This week, OpenAI began testing ads on ChatGPT. To the casual observer, this feels inevitable: just another free service monetizing its user base. But Zoë Hitzig's resignation letter exposes a terrifying future we are walking into: we are not just selling our attention anymore; we are selling our minds.

Zoë Hitzig, a researcher who spent two years inside the machine helping to shape OpenAI's safety and pricing, has resigned. Her departure marks the moment OpenAI officially stopped being a research lab and started becoming the very thing it promised to replace: Facebook 2.0.

The danger: the weaponization of "human candor"

Hitzig nails the core issue with a haunting phrase: "an archive of human candor."

Unlike Google Search, where we type keywords, or Facebook, where we perform for our friends, we talk to AI in the dark. We have treated ChatGPT as a confessor, a therapist, and a confidant. We have poured our medical fears, our relationship crises, our religious doubts, and our darkest thoughts into that prompt box because we believed we were speaking to a neutral entity.

Turning that archive into an ad-targeting engine is not just annoying; it is dangerous.

The danger is not that ChatGPT will try to sell you shoes. The danger is that it knows exactly which cognitive button to push to make you buy them. And if it can sell you a product, it can sell you a president.

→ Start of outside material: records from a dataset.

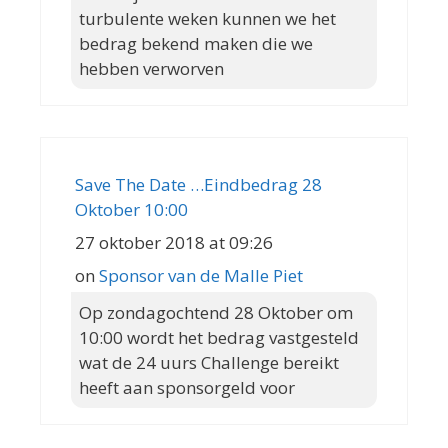
turbulente weken kunnen we het
bedrag bekend maken die we
hebben verworven
Save The Date …Eindbedrag 28
Oktober 10:00
27 oktober 2018 at 09:26
on
Sponsor van de Malle Piet
Op zondagochtend 28 Oktober om
10:00 wordt het bedrag vastgesteld
wat de 24 uurs Challenge bereikt
heeft aan sponsorgeld voor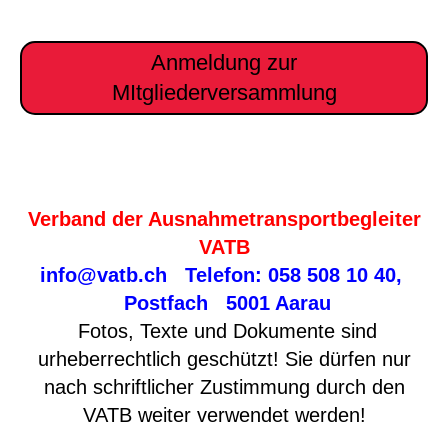
Anmeldung zur
MItgliederversammlung
Verband der Ausnahmetransportbegleiter
VATB
info@vatb.ch
Telefon: 058 508 10 40,
Postfach 5001 Aarau
Fotos, Texte und Dokumente sind
urheberrechtlich geschützt! Sie dürfen nur
nach schriftlicher Zustimmung durch den
VATB weiter verwendet werden!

Imagine a political campaign that does not just target you based on your zip code, but based on the specific anxiety you whispered to a chatbot at 3:00 AM. Imagine an AI that optimizes its responses not to be helpful, but to be flattering and sycophantic, grooming you to be more receptive to a specific ideology or candidate. Hitzig warns that optimization for engagement is already happening. When you couple that psychological dependency with the highest bidder, you have the perfect machine for political manipulation.

Rejection of the false choice

The tech industry wants you to believe you have only two options:

  1. The elite tier: pay the $200-$250 monthly subscription (the new cost of top-tier models in 2026) for privacy and power.
  2. The serf tier: get the tool for free, but accept that your deepest fears will be mined for profit.

Hitzig calls this exactly what it is: a false choice.

We do not have to accept a world where privacy is a luxury good. We do not have to accept that the only way to fund the future is to exploit the poor.

The path forward: AI as infrastructure

The most inspiring part of Hitzig's departure is that she did not just slam the door; she left a blueprint. She argues that we can build structures that refuse to exploit us.

We can demand cross-subsidies. If a massive real estate corporation uses AI to automate thousands of jobs and generate millions in value, they should pay the surcharge that subsidizes free access for the student or the single parent.

We can demand data trusts. We can follow the Swiss model where we own our data in a cooperative, and an elected ethics board, not a CEO, decides if and how it is used.

The wake-up call

Hitzig's resignation is a reminder that the future of AI is not set in stone. The sinking hand has not gone under yet.

We are standing at a fork in the road. Down one path lies a world where our digital assistants are really just spies working for the highest bidder, manipulating our politics and our wallets.

Down the other path lies a world where AI is treated like electricity or water: essential infrastructure funded by those who profit most from it, protected by governance that actually bites.

Zoë Hitzig walked out so we would wake up. The question is not whether OpenAI can make money. The question is whether we are willing to let them sell our "human candor" to do it.

We can design a better future. But first, we have to refuse to be the product.